WORK ORDER
For each line below that contains the string "những", copy that line.

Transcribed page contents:

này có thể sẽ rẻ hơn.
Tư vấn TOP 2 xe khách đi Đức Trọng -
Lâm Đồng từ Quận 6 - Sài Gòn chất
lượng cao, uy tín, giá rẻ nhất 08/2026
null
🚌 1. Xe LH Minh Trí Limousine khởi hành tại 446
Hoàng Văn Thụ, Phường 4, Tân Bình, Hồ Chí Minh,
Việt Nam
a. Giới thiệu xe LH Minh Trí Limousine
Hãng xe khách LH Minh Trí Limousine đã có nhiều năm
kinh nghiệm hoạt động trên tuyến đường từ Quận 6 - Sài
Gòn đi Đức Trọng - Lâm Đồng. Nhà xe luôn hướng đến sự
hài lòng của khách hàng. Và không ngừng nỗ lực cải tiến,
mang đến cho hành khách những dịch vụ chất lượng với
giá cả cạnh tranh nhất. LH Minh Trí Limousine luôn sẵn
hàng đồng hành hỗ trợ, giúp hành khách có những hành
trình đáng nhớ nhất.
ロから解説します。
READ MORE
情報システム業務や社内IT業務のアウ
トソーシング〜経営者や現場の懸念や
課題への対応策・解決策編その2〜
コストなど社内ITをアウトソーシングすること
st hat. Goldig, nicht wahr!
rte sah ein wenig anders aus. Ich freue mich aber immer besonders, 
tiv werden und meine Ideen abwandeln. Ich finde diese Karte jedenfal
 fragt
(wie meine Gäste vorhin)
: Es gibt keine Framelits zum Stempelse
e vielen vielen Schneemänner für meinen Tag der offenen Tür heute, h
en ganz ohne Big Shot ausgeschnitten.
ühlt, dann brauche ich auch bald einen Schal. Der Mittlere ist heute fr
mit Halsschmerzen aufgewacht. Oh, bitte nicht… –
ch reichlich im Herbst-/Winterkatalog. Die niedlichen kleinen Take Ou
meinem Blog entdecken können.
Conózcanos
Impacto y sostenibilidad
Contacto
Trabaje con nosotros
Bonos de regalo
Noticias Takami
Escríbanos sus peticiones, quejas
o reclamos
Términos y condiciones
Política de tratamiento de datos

THE ANSWER
mang đến cho hành khách những dịch vụ chất lượng với
hàng đồng hành hỗ trợ, giúp hành khách có những hành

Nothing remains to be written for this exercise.